Horace Mann

Mann, Horace

MANN, HORACE

Attorney, politician, and reformer of U.S. public education Horace Mann transformed the nation's schools. Mann was a gust of wind blowing through the doldrums of nineteenth-century teaching. In 1837, he left a promising career in law and politics to become Massachusetts's first secretary of education. In this capacity, he rebuilt shoddy schools, instituted teacher

training, and ensured widespread access to education for children and adults. These reforms not only revived the state system but also inspired great national progress. The spirit of opportunity and the duty of citizenship guided Mann: "In a republic," he said, "ignorance is a crime." Later, he served in the U.S. Congress before becoming a professor at and the president of Antioch College. Besides these contributions, his legacy to U.S. education is still felt in the contemporary debate over school prayer. He helped wean education from its religious origins in order to create a truly public system.

Mann was born in poverty on May 4, 1796, in Franklin, Massachusetts. His father, Thomas Mann, was a farmer in Franklin. Neither his father nor his mother, Rebecca Mann, received much formal education, which was not widely available in the years following the American Revolution. Little opportunity existed for Mann, a sensitive boy driven to tears by hellfire-and-brimstone sermons on Sundays. Although an avid reader, Mann never attended school for more than ten weeks of the year. His extraordinary mind might have gone no further than the family's ancestral farm were it not for a traveling Latin teacher who tutored him when Mann was twenty. Provided with decent instruction, Mann's gifts were revealed: he qualified for entrance as a sophomore to Brown University. He graduated with high honors in 1819; remained briefly as a tutor in Latin and Greek; enrolled in litchfield law school, in Connecticut, two years later; and was admitted to the bar of Norfolk County in 1823.
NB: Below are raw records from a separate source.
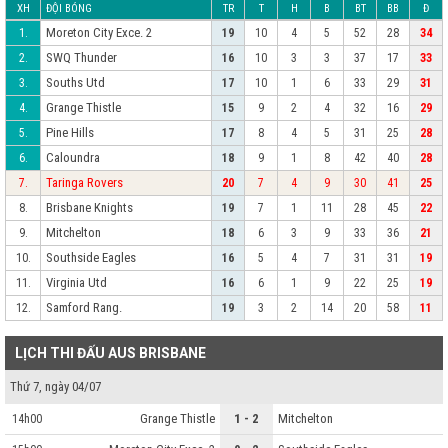
XH
ĐỘI BÓNG
TR
T
H
B
BT
BB
Đ
Moreton City Exce. 2
1.
19
10
4
5
52
28
34
SWQ Thunder
2.
16
10
3
3
37
17
33
Souths Utd
3.
17
10
1
6
33
29
31
Grange Thistle
4.
15
9
2
4
32
16
29
Pine Hills
5.
17
8
4
5
31
25
28
Caloundra
6.
18
9
1
8
42
40
28
Taringa Rovers
7.
20
7
4
9
30
41
25
Brisbane Knights
8.
19
7
1
11
28
45
22
Mitchelton
9.
18
6
3
9
33
36
21
Southside Eagles
10.
16
5
4
7
31
31
19
Virginia Utd
11.
16
6
1
9
22
25
19
Samford Rang.
12.
19
3
2
14
20
58
11
LỊCH THI ĐẤU AUS BRISBANE
Thứ 7, ngày 04/07
Grange Thistle
1 - 2
Mitchelton
14h00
Mann practiced law for fourteen years while making his name in politics. He first won election to the Massachusetts House of Representatives in 1827; election to the state senate, where he served as president, followed in 1833. He left his mark on the legislature in two ways: by seeking state help for mentally ill persons and by passing the landmark education bill of 1837. The law created a board of education at a time when Massachusetts's public schools were barely limping along. Buildings were crumbling, teachers underpaid, and teaching methods erratic. Much the same could be said of the nation's public schools. In Massachusetts, moreover, one-third of the children did not attend school at all, and one-sixth of all students attended private schools. To clean up this mess, the 1837 law called for the appointment of a state secretary of education. Mann, despite the promise of further success as a lawyer and politician, took the job.
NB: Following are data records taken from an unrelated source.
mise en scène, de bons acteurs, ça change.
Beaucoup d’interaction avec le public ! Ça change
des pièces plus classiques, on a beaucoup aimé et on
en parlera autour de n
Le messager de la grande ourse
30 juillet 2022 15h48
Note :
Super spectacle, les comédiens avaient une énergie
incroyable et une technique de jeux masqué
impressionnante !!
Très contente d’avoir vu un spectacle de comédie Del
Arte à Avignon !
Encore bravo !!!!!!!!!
Over the next twelve years, Mann's success was stunning. His efforts rebuilt Massachusetts's education system from the ground up: he centralized control of its schools, invested in better facilities, established institutes for teacher training, revamped the curriculum, discouraged physical punishment, and held annual education conventions for teachers and the public. Educators nationwide sought out his ideas, published in a bimonthly magazine that he founded, called the Common School Journal, as well as in annual reports. In 1843, pursuing new ideas for improving the quality of Massachusetts's system, he toured schools in eight European countries. His praise for the rigors of the German model brought him into open conflict with schoolteachers back home, who thought him critical of their work. Mann stood his ground; he had not spent five months abroad only to be bullied by the status quo.

"Education then, beyond all other devices of human origin, is a great equalizer of the conditions of men,—the balance wheel of the social machinery."
—Horace Mann

Even more controversial was Mann's position on Bible reading in public schools. In the mid-nineteenth century, the practice remained a leftover from the colonial period, when schools were each run by a church of an individual sect, or group. Mann thought Bible reading useful for teaching moral instruction, and he promoted it, but only so long as it was done without comment. As a Unitarian, he did not want teachers imposing views on students of different faiths; this had often led to bitter disagreements. (In the early 1840s, disputes over classroom Bible reading would cause Catholic-Protestant riots in New York and Philadelphia.) Under Mann's influence, Massachusetts adhered to the law it had passed in 1827 banning sectarian instruction (instruction specific to or characteristic of a particular religious group) from public schools. Orthodox church leaders sharply attacked Mann, one calling his policy "a grand instrument in the hands of free thinkers, atheists and infidels." History was on Mann's side, however. The sectarian influence would continue to die out over the next half century, a historical trend culminating in the U.S. Supreme Court's landmark rulings banning school prayer in 1962 (engel v. vitale, 370 U.S. 421, 82 S. Ct. 1261, 8 L. Ed. 2d 601 [1962]) and Bible reading in 1963 (abington school district v. schempp, 374 U.S. 203, 83 S. Ct. 1560, 10 L. Ed. 2d 844 [1963]).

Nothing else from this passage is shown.